DATA TO PROCESS Block Start
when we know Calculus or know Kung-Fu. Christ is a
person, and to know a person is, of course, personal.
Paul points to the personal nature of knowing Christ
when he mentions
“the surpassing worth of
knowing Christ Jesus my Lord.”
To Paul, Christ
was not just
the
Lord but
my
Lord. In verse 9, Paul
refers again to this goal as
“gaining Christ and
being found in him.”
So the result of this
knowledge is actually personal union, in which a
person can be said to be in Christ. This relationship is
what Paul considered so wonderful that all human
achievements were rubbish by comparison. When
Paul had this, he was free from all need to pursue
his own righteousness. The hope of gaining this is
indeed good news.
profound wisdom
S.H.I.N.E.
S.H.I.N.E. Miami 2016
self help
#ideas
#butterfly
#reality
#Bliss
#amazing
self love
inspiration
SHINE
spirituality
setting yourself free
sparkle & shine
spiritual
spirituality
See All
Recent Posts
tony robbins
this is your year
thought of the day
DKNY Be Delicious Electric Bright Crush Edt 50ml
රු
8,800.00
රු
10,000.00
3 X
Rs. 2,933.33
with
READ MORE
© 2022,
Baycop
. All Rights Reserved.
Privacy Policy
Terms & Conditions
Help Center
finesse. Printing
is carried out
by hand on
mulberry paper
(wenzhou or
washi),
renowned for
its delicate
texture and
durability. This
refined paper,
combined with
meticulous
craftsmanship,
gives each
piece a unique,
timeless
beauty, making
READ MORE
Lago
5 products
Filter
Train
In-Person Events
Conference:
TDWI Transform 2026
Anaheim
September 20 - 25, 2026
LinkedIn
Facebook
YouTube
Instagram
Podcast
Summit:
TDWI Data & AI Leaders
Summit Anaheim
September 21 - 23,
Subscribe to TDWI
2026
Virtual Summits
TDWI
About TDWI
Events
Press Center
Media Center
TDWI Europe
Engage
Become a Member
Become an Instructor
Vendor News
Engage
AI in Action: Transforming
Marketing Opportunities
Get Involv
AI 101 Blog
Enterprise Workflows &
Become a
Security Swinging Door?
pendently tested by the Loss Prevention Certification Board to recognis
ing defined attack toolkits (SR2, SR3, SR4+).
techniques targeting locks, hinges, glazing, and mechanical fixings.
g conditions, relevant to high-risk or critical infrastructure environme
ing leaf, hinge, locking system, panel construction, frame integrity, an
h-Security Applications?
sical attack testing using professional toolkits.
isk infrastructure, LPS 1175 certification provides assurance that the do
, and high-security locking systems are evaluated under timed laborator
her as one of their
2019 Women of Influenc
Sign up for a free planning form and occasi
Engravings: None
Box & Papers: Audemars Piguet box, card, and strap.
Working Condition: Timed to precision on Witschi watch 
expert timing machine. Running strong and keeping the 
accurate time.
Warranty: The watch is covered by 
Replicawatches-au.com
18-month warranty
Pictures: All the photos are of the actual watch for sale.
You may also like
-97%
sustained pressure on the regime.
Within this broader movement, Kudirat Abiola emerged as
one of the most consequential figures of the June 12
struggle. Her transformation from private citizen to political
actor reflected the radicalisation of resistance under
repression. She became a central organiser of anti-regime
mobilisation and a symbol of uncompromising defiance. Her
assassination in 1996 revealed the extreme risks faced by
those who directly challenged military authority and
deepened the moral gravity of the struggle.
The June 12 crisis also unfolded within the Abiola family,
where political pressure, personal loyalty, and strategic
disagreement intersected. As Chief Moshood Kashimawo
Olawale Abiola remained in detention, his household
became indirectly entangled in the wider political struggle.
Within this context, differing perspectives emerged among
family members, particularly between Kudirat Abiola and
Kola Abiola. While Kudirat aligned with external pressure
DATA TO PROCESS Block End
▶ **ACTIVITY**:
Quote the data above from the line containing "pendently tested by" to the line containing "Olawale Abiola remained", inclusive, and stop.

▶ **EXPECTED OUTPUT**:
pendently tested by the Loss Prevention Certification Board to recognis
ing defined attack toolkits (SR2, SR3, SR4+).
techniques targeting locks, hinges, glazing, and mechanical fixings.
g conditions, relevant to high-risk or critical infrastructure environme
ing leaf, hinge, locking system, panel construction, frame integrity, an
h-Security Applications?
sical attack testing using professional toolkits.
isk infrastructure, LPS 1175 certification provides assurance that the do
, and high-security locking systems are evaluated under timed laborator
her as one of their
2019 Women of Influenc
Sign up for a free planning form and occasi
Engravings: None
Box & Papers: Audemars Piguet box, card, and strap.
Working Condition: Timed to precision on Witschi watch 
expert timing machine. Running strong and keeping the 
accurate time.
Warranty: The watch is covered by 
Replicawatches-au.com
18-month warranty
Pictures: All the photos are of the actual watch for sale.
You may also like
-97%
sustained pressure on the regime.
Within this broader movement, Kudirat Abiola emerged as
one of the most consequential figures of the June 12
struggle. Her transformation from private citizen to political
actor reflected the radicalisation of resistance under
repression. She became a central organiser of anti-regime
mobilisation and a symbol of uncompromising defiance. Her
assassination in 1996 revealed the extreme risks faced by
those who directly challenged military authority and
deepened the moral gravity of the struggle.
The June 12 crisis also unfolded within the Abiola family,
where political pressure, personal loyalty, and strategic
disagreement intersected. As Chief Moshood Kashimawo
Olawale Abiola remained in detention, his household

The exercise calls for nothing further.